Benefits of Preventive Medicine

Multiple studies have demonstrated that preventive medicine screenings provided by employers offer returns on investment of 3-6 dollars per dollar spent. These savings are realized by:

• Reduced absenteeism
• Increased productivity
• Lower demand for medical services
• Improved employee morale

 

Our Offerings

We provide medical screenings, at your workplace, that are inexpensive, customizable, and most importantly are coupled with long-term follow-up to change behaviors and improve health.
Mobile health screening and intervention can include any or all of the following:

• Screening

o Blood pressure
o Body mass index
o Body composition analysis (percentage of body fat)
o Cholesterol (with instant results)
o Diabetes screening and determination of diabetes risk
o HIV testing
o Depression screening
o Electrocardiogram
o Lung function measurement
o Anemia
o Identification of tobacco, alcohol, and substance use and referral for treatment

• Intervention programs

o Nutritional counseling
o Personalized exercise program development
o Smoking cessation programs
o Primary care follow-up for diabetes, depression, HIV, lung disease, and other chronic conditions
o Follow-up evaluations to track effectiveness of interventions and provide rewards for achieving
goals (lower insurance contributions, etc.)
o Travel medicine consultations for employees who will be working in areas that may require
vaccinations for tropical disease or preventive medication for illnesses like malaria.

 

Why You Should Choose Us to Implement a Preventive Medicine Program

Nearly all large companies offer in-house medical services, because they have seen how effective they are, and how much return on investment they provide. Employees typically consider these benefits as among the most valuable they are provided. The cost to establish an in-house program staffed by the appropriate variety of health care professionals is prohibitive to smaller companies.
Dr. Todd McNiff is certified by the American Board of Internal Medicine, is a clinical instructor of medicine at NYU Medical School, and holds a master’s degree in public health from Tulane University. He operates a private practice in lower Manhattan and has extensive experience in providing preventive medicine services and managing chronic disease. The practice is recognized by the World Health Organization as an official yellow fever vaccination site.

 

2013 – 2014 Mobile Employee Influenza Vaccinations

How much would it cost your organization for a key employee to be out sick for a week? How much if 10 of your employees were out for a week? In a severe influenza season, that is the reality.

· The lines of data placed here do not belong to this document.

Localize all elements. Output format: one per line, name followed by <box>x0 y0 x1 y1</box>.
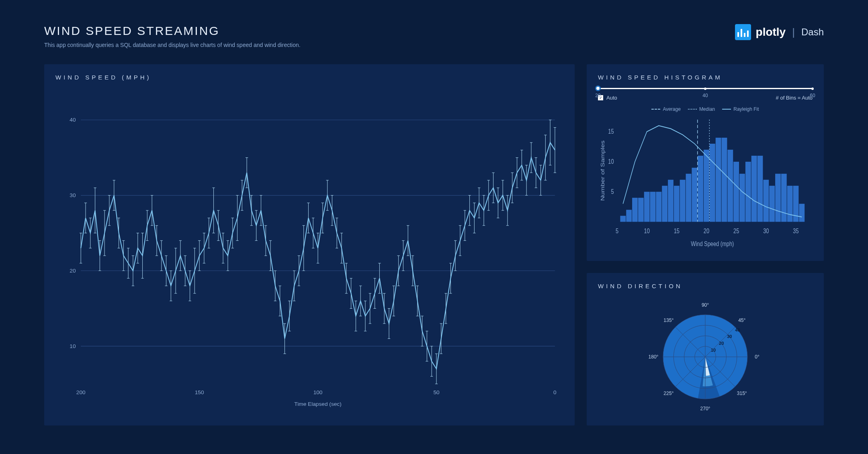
svg-text:5: 5 <box>611 187 614 195</box>
svg-text:25: 25 <box>733 227 739 235</box>
wind-speed-chart[interactable]: 10203040200150100500Time Elapsed (sec) <box>55 88 563 418</box>
legend-rayleigh: Rayleigh Fit <box>733 106 759 112</box>
svg-rect-354 <box>769 186 775 222</box>
slider-label-mid: 40 <box>702 93 708 98</box>
legend-median: Median <box>699 106 715 112</box>
svg-text:10: 10 <box>608 157 614 165</box>
svg-text:20: 20 <box>70 268 76 274</box>
svg-text:15: 15 <box>674 227 680 235</box>
svg-text:50: 50 <box>433 389 440 395</box>
panel-title-histogram: WIND SPEED HISTOGRAM <box>598 74 813 81</box>
histogram-chart[interactable]: 510155101520253035Wind Speed (mph)Number… <box>598 114 813 251</box>
svg-rect-336 <box>662 186 667 222</box>
page-title: WIND SPEED STREAMING <box>44 24 301 38</box>
panel-wind-direction: WIND DIRECTION 102030400°45°90°135°180°2… <box>587 273 824 425</box>
svg-rect-342 <box>698 156 703 222</box>
svg-rect-331 <box>632 198 638 222</box>
svg-text:10: 10 <box>70 343 76 349</box>
svg-rect-347 <box>727 150 733 222</box>
svg-rect-338 <box>674 186 680 222</box>
slider-knob[interactable] <box>595 86 601 91</box>
panel-wind-speed: WIND SPEED (MPH) 10203040200150100500Tim… <box>44 64 575 425</box>
svg-text:40: 40 <box>735 328 740 332</box>
svg-text:Wind Speed (mph): Wind Speed (mph) <box>691 240 734 247</box>
svg-rect-344 <box>710 144 715 222</box>
svg-text:10: 10 <box>644 227 649 235</box>
svg-rect-352 <box>757 156 763 222</box>
svg-text:315°: 315° <box>737 391 747 396</box>
svg-rect-345 <box>716 138 721 222</box>
svg-text:135°: 135° <box>663 318 674 323</box>
svg-text:225°: 225° <box>663 391 674 396</box>
bins-slider[interactable]: 20 40 60 <box>598 88 813 89</box>
svg-text:20: 20 <box>704 227 709 235</box>
slider-label-max: 60 <box>810 93 815 98</box>
svg-rect-341 <box>692 168 697 222</box>
auto-checkbox[interactable]: ✓ Auto <box>598 95 617 101</box>
svg-text:45°: 45° <box>738 318 745 323</box>
svg-rect-346 <box>722 138 727 222</box>
svg-rect-337 <box>668 180 674 222</box>
panel-title-direction: WIND DIRECTION <box>598 283 813 289</box>
brand-product: Dash <box>801 26 824 38</box>
svg-text:20: 20 <box>719 341 724 346</box>
svg-text:270°: 270° <box>700 406 710 411</box>
svg-text:10: 10 <box>711 348 716 352</box>
svg-rect-340 <box>686 174 692 222</box>
svg-rect-359 <box>799 204 805 222</box>
svg-text:0: 0 <box>553 389 557 395</box>
brand-divider: | <box>792 26 795 39</box>
svg-rect-349 <box>739 174 745 222</box>
svg-rect-329 <box>620 216 626 222</box>
panel-histogram: WIND SPEED HISTOGRAM 20 40 60 ✓ Auto # o… <box>587 64 824 261</box>
svg-text:15: 15 <box>608 127 614 135</box>
svg-rect-339 <box>680 180 686 222</box>
svg-rect-332 <box>638 198 644 222</box>
svg-text:Time Elapsed (sec): Time Elapsed (sec) <box>294 401 341 407</box>
svg-text:150: 150 <box>195 389 204 395</box>
plotly-bars-icon <box>735 24 751 40</box>
svg-text:30: 30 <box>727 334 732 339</box>
histogram-legend: Average Median Rayleigh Fit <box>598 106 813 112</box>
svg-text:30: 30 <box>763 227 769 235</box>
brand-name: plotly <box>756 26 786 39</box>
bins-readout: # of Bins = Auto <box>776 95 813 101</box>
header: WIND SPEED STREAMING This app continuall… <box>44 24 824 48</box>
svg-text:100: 100 <box>313 389 323 395</box>
svg-rect-335 <box>656 192 661 222</box>
svg-rect-343 <box>704 150 709 222</box>
page-subtitle: This app continually queries a SQL datab… <box>44 42 301 48</box>
svg-rect-355 <box>775 174 781 222</box>
svg-text:35: 35 <box>793 227 798 235</box>
svg-rect-334 <box>650 192 656 222</box>
brand-logo-block: plotly | Dash <box>735 24 824 40</box>
svg-rect-351 <box>751 156 757 222</box>
svg-rect-333 <box>644 192 650 222</box>
svg-text:5: 5 <box>616 227 618 235</box>
svg-rect-356 <box>781 174 787 222</box>
auto-label: Auto <box>606 95 617 101</box>
panel-title-wind-speed: WIND SPEED (MPH) <box>55 74 563 81</box>
svg-text:Number of Samples: Number of Samples <box>600 140 605 201</box>
svg-rect-350 <box>745 162 751 222</box>
svg-text:0°: 0° <box>755 354 760 360</box>
svg-rect-353 <box>763 180 769 222</box>
svg-rect-330 <box>626 210 632 222</box>
svg-text:40: 40 <box>70 117 76 123</box>
svg-rect-348 <box>733 162 739 222</box>
svg-text:90°: 90° <box>702 302 709 308</box>
svg-rect-357 <box>787 186 793 222</box>
svg-text:30: 30 <box>70 192 76 198</box>
wind-direction-chart[interactable]: 102030400°45°90°135°180°225°270°315° <box>598 297 813 417</box>
legend-average: Average <box>663 106 680 112</box>
slider-label-min: 20 <box>595 93 600 98</box>
svg-text:180°: 180° <box>649 354 659 360</box>
svg-text:200: 200 <box>76 389 86 395</box>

It is wise to get vaccinated early, because while typically influenza outbreaks don’t occur until December, they have happened as early as October. The CDC estimates that between 3,000 and 49,000 deaths annually are attributable to influenza. Many more are hospitalized and even more people become ill enough to miss work. The benefits of influenza vaccination are so clear that the CDC recommends that everyone over the age of six months receive annual vaccination.
It has been a while since the United States has seen a bad influenza season. The 2009/2010 influenza season hospitalized 42,000 Americans and killed 2,125. The number of people infected and who missed significant days of work was exponentially higher. Rates of influenza in the Southern Hemisphere are typically very predictive of the severity of flu season in the Northern Hemisphere, and this year Australia has been hard hit with influenza.
“Experts are warning that the influenza virus has hit Australia especially hard this season and the worst is yet to come.” – World News Australia
The strains that have been isolated as causing disease are the strains that are in this year’s flu vaccine. While the World Health Organization tries its best to predict which strains of influenza will be active each year, they don’t always get it right. This year, though, it seems like they have. Influenza vaccination is always a good idea, hence the CDC’s recommendation that all people receive it. But this year it seems particularly advisable, both because early indications suggest that it is going to be a bad flu season, and the vaccine strains seem to be on target.